The original img looks like this:

Imglib2views img.png

This is extended to infinity (using mirroring strategy) resulting in the unbounded RandomAccessible view1. A crop of view1 looks like this:

Imglib2views ext1.png

Then we take a subview view2 (which is again a bounded interval)

Imglib2views extsub1.png

We extend that to get view3 and take a subview view4 which looks like this:

Imglib2views extsub1extsub2.png

Now assume that we want RandomAccess into view4. If we know in advance interval in which we will use the access, view4 can possibly provide more efficient access. Consider this:

Imglib2views extsub1extsub2regions.png

If we want to access only the green region, the RandomAccess can fall through all the way to the original img without needing out-of-bounds values. We simply wrap a RandomAccess on img with a coordinate translation to the top-left corner of view4

If we need to access the red region, we wrap a out-of-bounds RandomAccess on view1 (which wraps a RandomAccess on the img).

If we need to access the blue region, we wrap a out-of-bounds RandomAccess on view3 (which wraps a out-of-bounds RandomAccess on view1, which which wraps a RandomAccess on the img).

A view hierarchy may consist of an arbitrary sequence of views that do coordinate transforms and extending views. Depending on interval we want to access, sometimes the extending views "disappear". In this case, transforms before and after the extending view can be concatenated and simplified if possible.

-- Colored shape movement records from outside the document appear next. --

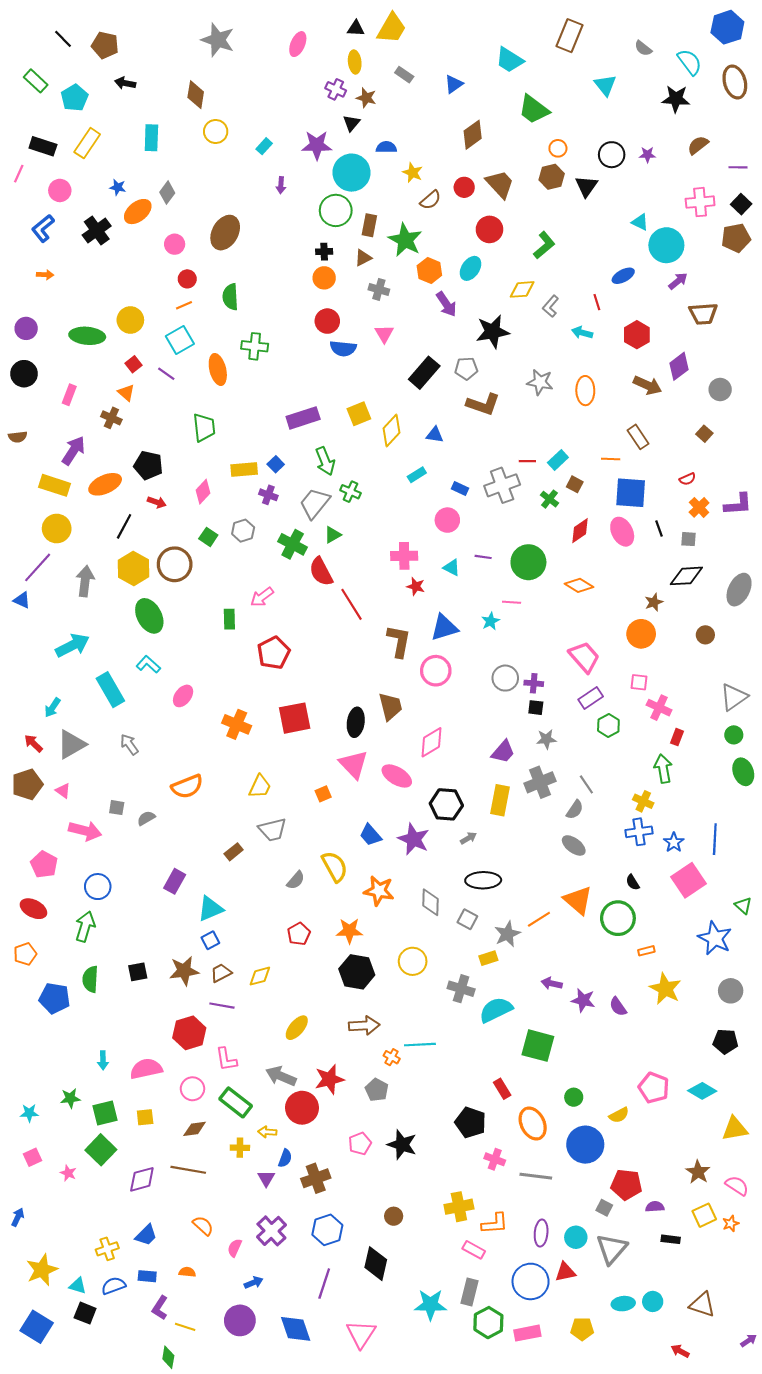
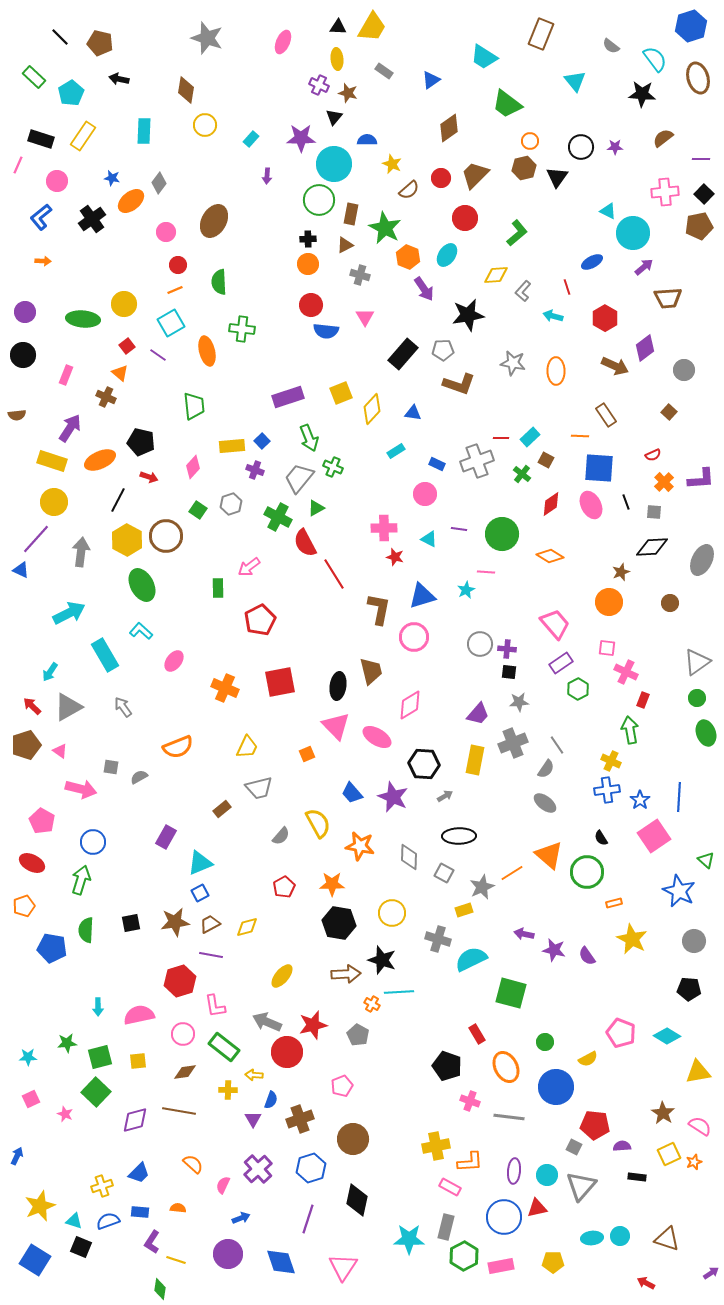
brown trapezoid: (500, 184) -> (475, 175), turned -92
black star: (402, 1145) -> (382, 960), moved
brown circle: (394, 1216) -> (353, 1139), moved, size x1.8

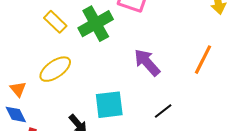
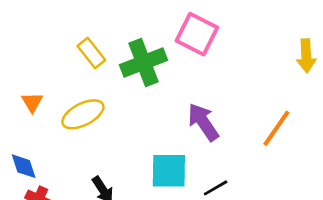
orange triangle: (18, 89) -> (32, 102), moved
cyan square: (109, 105) -> (169, 171), moved

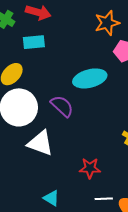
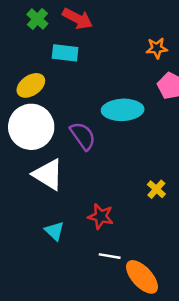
orange star: (107, 23) -> (157, 48), size x0.7
cyan triangle: (51, 198) -> (54, 231), moved

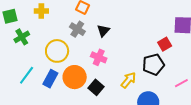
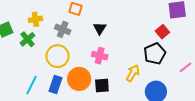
gray cross: (77, 29) -> (63, 29), moved
green cross: (22, 37) -> (27, 39), moved
black square: (96, 87) -> (102, 85), turned -35

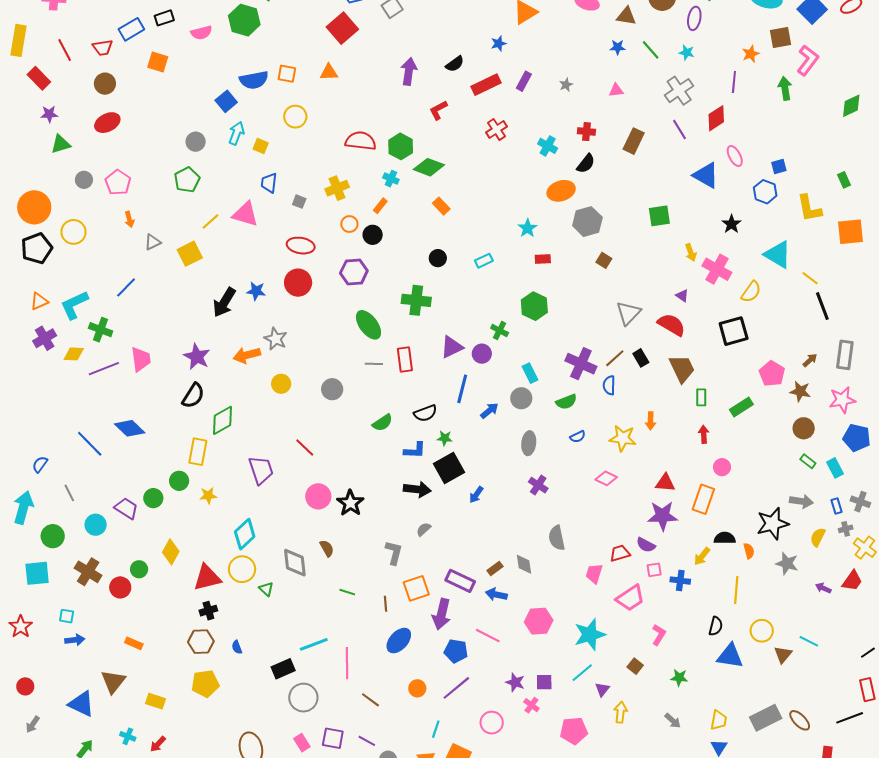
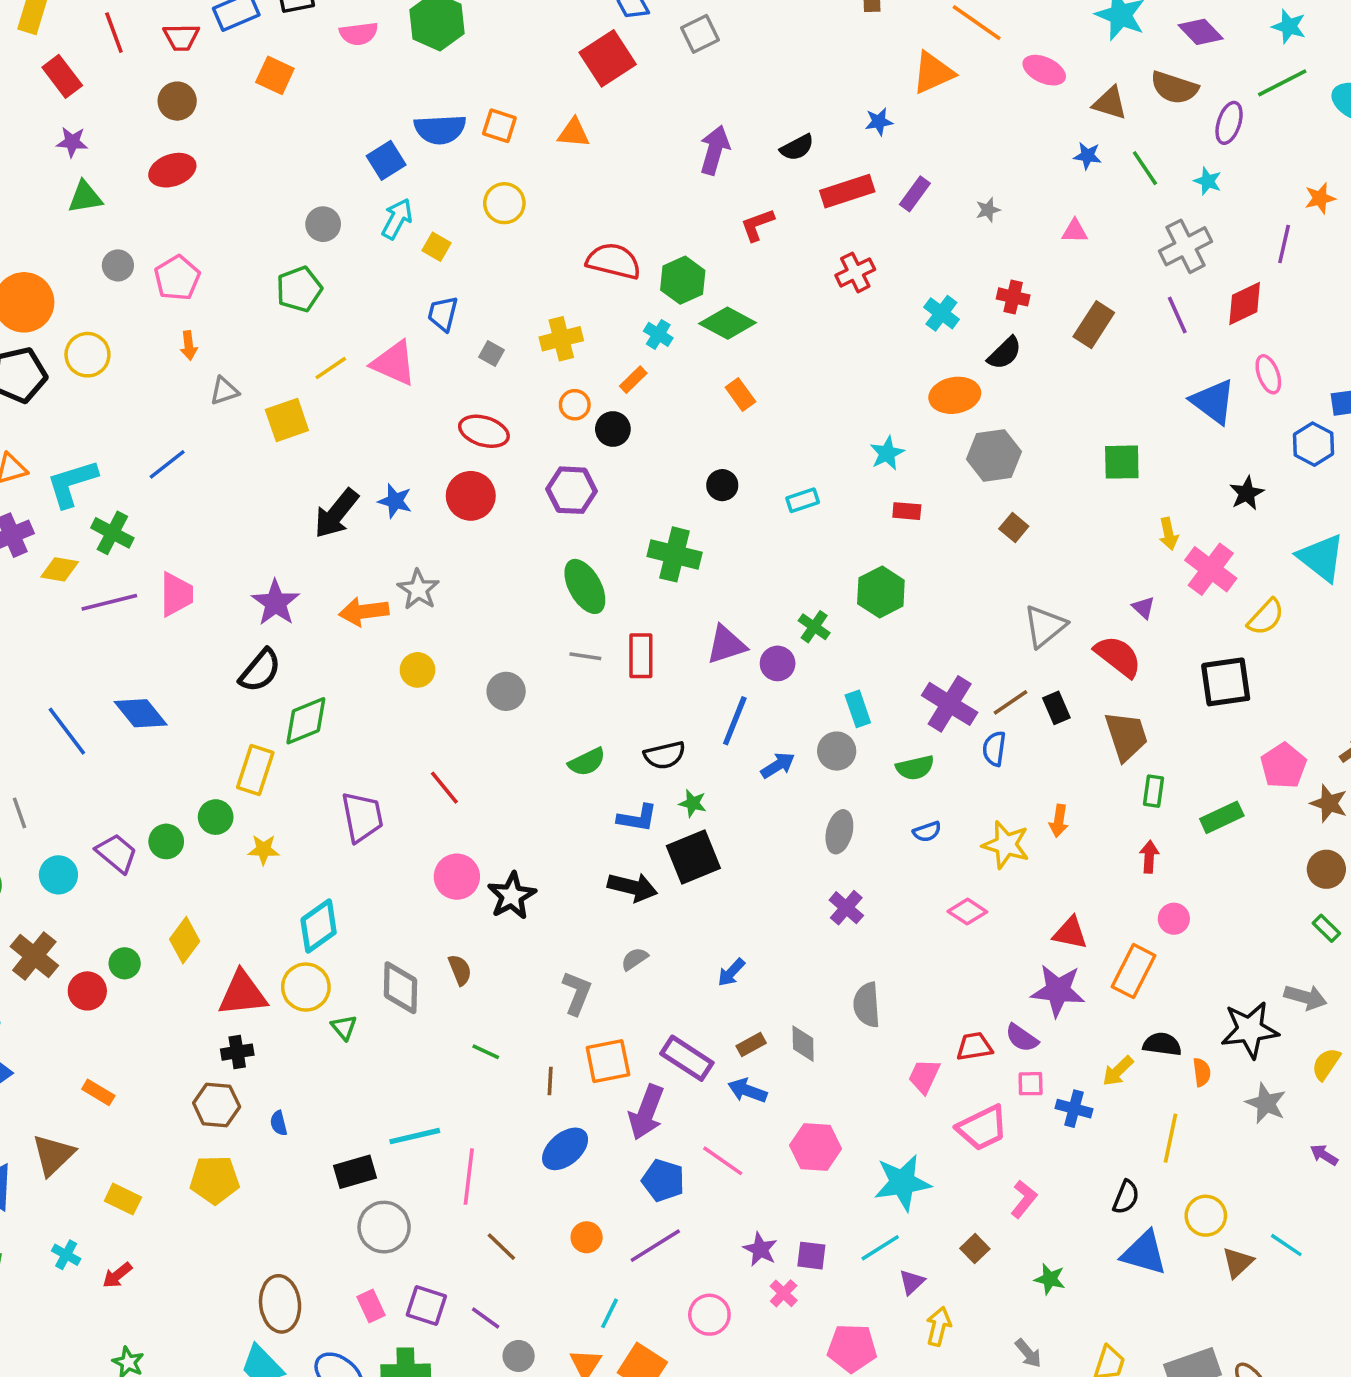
blue arrow: (476, 495) -> (731, 972), moved

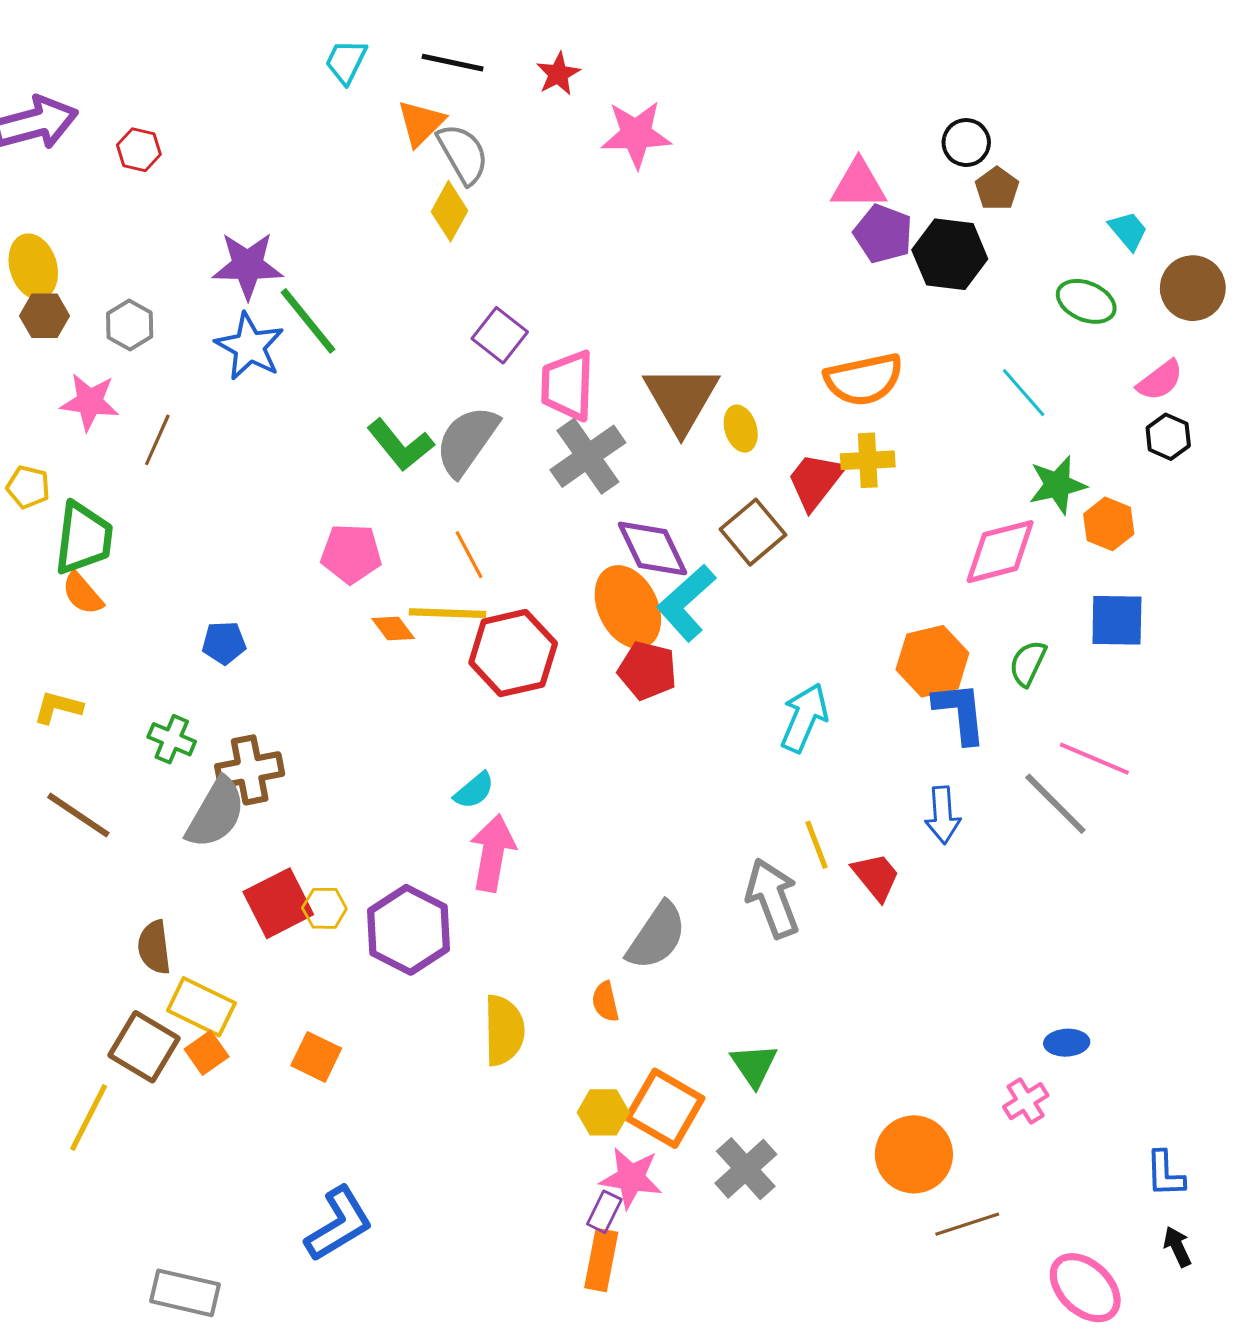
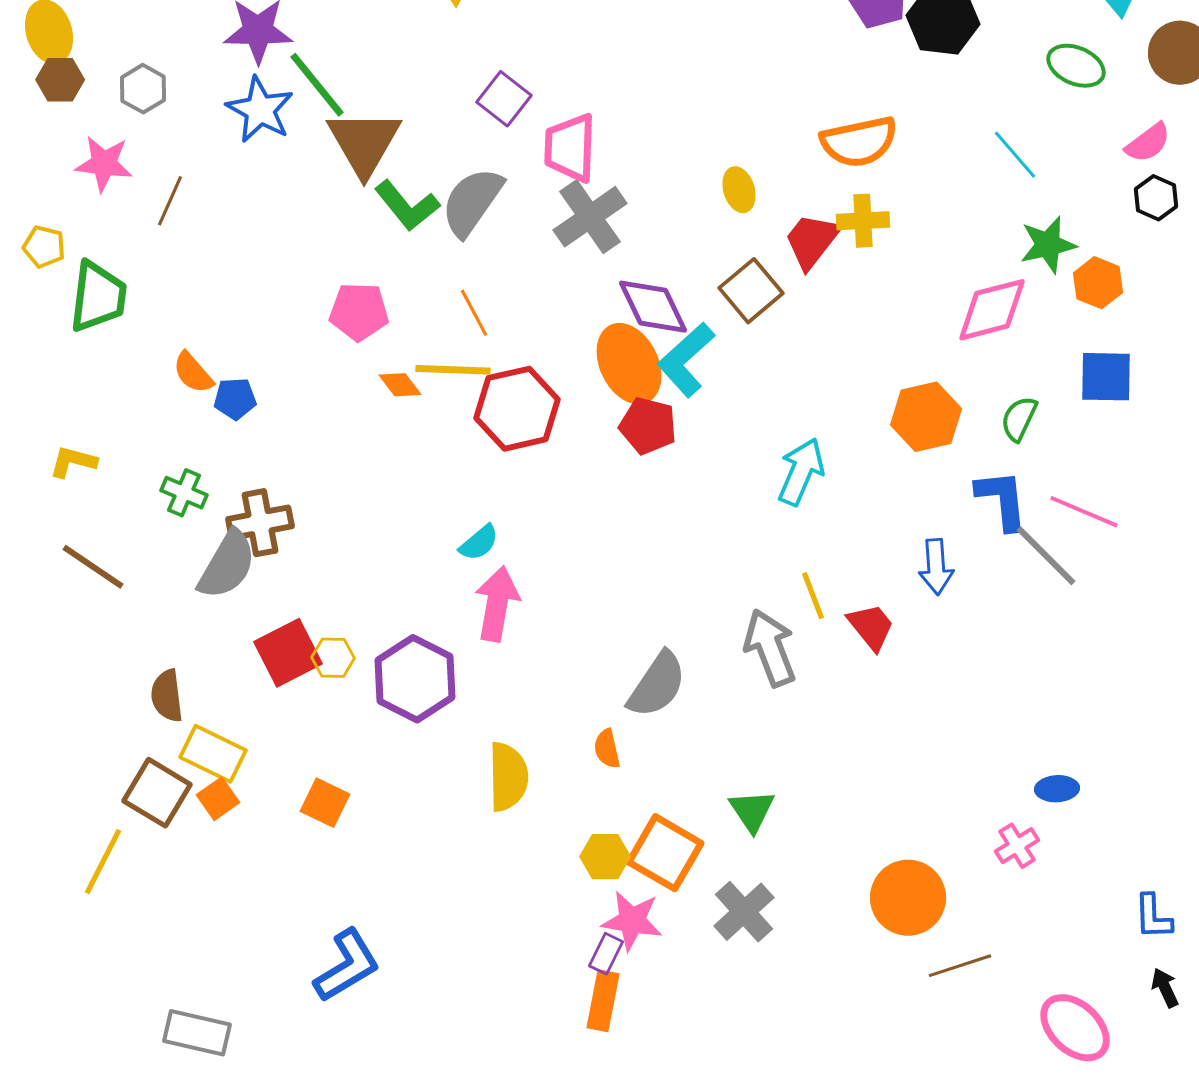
brown triangle: (681, 399) -> (364, 143), moved
orange semicircle: (82, 594) -> (193, 373), moved
blue L-shape: (960, 713) -> (1002, 500), moved

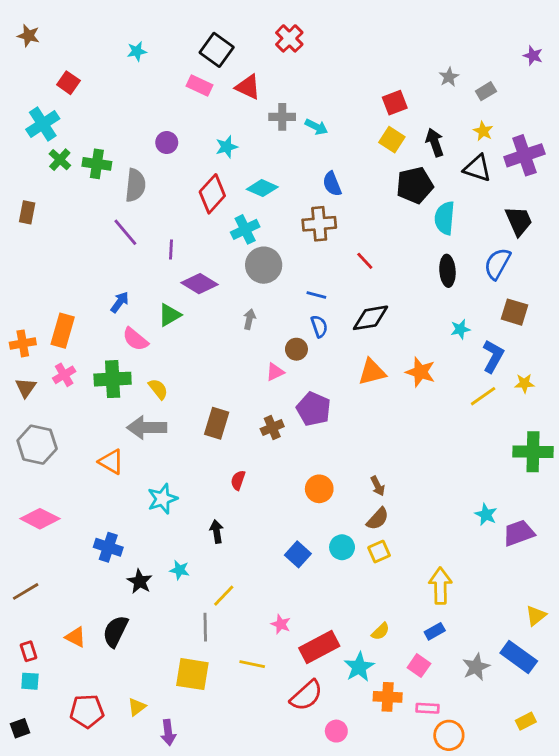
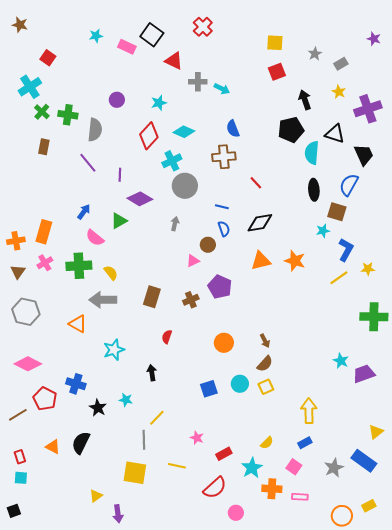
pink rectangle: (200, 86) -> (127, 47), moved
yellow square: (392, 140) -> (275, 43), moved, turned -30
black triangle: (477, 168) -> (335, 134), moved
brown rectangle: (27, 212) -> (44, 147), moved
brown square: (514, 312) -> (337, 212), moved
blue square: (298, 554) -> (209, 389), turned 30
red rectangle: (319, 647) -> (224, 454), size x0.6
red pentagon: (87, 711) -> (45, 399), moved, turned 30
orange circle: (449, 735) -> (342, 516), moved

Transformation Hierarchies

Simplified visualization of the hierarchy of ImgLib2 transforms that can be reduced by concatenation. Note that the interfaces responsible for concatenation are not implemented by the transform hierarchy. Necessary access to trivial parameters in specialized transforms is implemented just once in abstract classes.

We thought that it might at some point be useful to have a generic way of contracting chains of transforms. The idea is to have a hierarchy of transformations, i.e., a Translation is a Rigid transform is an Affine transform, etc. The hierarchy determines which transformations can be concatenated. It would be hard to concatenate transformations from different branches in the tree. For example, it is possible to concatenate a Translation and a Rotation to a Rigid transform. However, it is not clear whether we always want to do that. So we decided that transforms should be concatenable with their descendants in the hierarchy but not the other way around. That is, a Rigid can be concatenated with a Translation (resulting in another Rigid). But a Translation can not be concatenated with a Rigid (because this would not always result in another Translation).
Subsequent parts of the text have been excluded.